We’re very much in the middle of a big true crime phase right now, so this movie will appeal to many of the people who enjoy things like Making a Murderer or The Night Of. Are you also a big fan of those types of shows?
I do like them. I find them to be very interesting. I also think the reality of how crime happens, having practiced law and having read millions of transcripts and sat through trials, the very flawed way that crime happens as opposed to the way we have portrayed it in the past, is really interesting to me. Murderers screw everything up. They screw things up and mistakes are made. And the reason people kill, and the way they kill, is so different than the old fashioned version of it. So, yes, I love this true crime thing.
How much did your law background help with this film?
I’m actually a lawyer and I graduated from law school and my husband practiced criminal defense so I would often second seat his trials. So, like Janelle, I could be the female at the table who makes defendants seem more sympathetic. That’s what he was doing, and we would actually talk about it. Every movement in a courtroom is choreographed to advocate for your client, so we talked about that. And that helped me. It’s actually the reason I was interested in this project to begin with, because I feel like the morality and legality conundrum that a lawyer representing a criminal defendant has to deal with is really interesting. At what point do they cross the line or not cross the line? And how much stress goes into representing somebody and making a mistake that may send them to jail for a long, long time? You have so much responsibility. I watch my husband endure that kind of responsibility and it’s so stressful.
How did you keep the mood so tense when you were shooting in the courtroom?
I’m glad you feel it was tense. We kept it tense because it was a courtroom. Because the whole crew and I, along with Keanu, went to court. We went to New Orleans state court and watched a murder trial and sat in the back row and felt the feelings. And the tension in these real trials is obviously super high. So we tried to bring that in, and also we were stuck shooting in this one room for however many days it was, and it was tense. It was. Being in a small space like that, it was like the trailer in Frozen River, it was intense.

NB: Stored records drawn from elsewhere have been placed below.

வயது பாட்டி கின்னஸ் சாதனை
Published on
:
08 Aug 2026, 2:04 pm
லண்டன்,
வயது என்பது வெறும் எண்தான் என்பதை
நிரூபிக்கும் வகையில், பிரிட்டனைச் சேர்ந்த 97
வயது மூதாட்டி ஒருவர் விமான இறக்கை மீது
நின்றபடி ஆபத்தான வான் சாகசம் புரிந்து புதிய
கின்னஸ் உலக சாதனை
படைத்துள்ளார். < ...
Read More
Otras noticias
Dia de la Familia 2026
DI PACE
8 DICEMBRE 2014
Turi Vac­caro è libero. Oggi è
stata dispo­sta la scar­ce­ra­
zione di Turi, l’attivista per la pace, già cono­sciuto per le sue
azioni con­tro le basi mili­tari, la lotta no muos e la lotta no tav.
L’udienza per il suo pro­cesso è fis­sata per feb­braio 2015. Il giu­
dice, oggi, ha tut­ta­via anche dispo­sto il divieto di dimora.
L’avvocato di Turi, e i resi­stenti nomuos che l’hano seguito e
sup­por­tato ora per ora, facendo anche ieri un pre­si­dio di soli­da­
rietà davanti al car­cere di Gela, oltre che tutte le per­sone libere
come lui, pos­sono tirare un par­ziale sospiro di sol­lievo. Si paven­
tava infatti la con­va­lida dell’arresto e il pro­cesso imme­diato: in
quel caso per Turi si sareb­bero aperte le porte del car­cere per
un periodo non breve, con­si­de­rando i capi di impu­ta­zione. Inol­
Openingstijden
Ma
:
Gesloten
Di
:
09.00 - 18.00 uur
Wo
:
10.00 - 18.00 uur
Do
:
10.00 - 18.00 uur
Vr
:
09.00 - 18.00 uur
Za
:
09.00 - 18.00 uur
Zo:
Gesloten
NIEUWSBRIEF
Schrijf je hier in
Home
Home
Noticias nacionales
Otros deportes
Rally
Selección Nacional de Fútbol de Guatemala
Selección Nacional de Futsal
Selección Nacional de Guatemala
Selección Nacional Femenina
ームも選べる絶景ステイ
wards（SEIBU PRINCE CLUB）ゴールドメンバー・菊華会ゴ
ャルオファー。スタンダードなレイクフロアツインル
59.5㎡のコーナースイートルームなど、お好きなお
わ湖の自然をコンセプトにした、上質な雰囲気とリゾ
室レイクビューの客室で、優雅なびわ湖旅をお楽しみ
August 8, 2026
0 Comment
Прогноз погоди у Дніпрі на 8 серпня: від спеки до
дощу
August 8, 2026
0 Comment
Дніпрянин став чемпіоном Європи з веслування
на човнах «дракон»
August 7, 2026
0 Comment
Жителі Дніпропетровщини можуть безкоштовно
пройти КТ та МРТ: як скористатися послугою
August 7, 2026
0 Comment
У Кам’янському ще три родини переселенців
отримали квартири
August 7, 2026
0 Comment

Oh, I felt it. It was interesting the way this movie played out, flashing to scenes of the murder in between courtroom scenes. It kind of felt like a puzzle and I’m wondering if it felt like that to you? Did it feel like you had to figure out where to place things to fit the story?
Yes, although a lot of that was in the script. The script very much parsed out information over the course of the trial. What was more interesting to me was the way people remember stuff and the little flashes we had, like when you’re sitting in a courtroom and all you have to go on is your memory. Everything is reliant on what people remember and memory is flawed. Memory is screwed up. Sometimes you remember what you want to remember. So, to me, that was the interesting thing that kept me exploring as an artist. How do we remember? And when do we remember? And when is our memory tainted? And what can that mean? People’s whole lives can be ruined by somebody’s tainted memory.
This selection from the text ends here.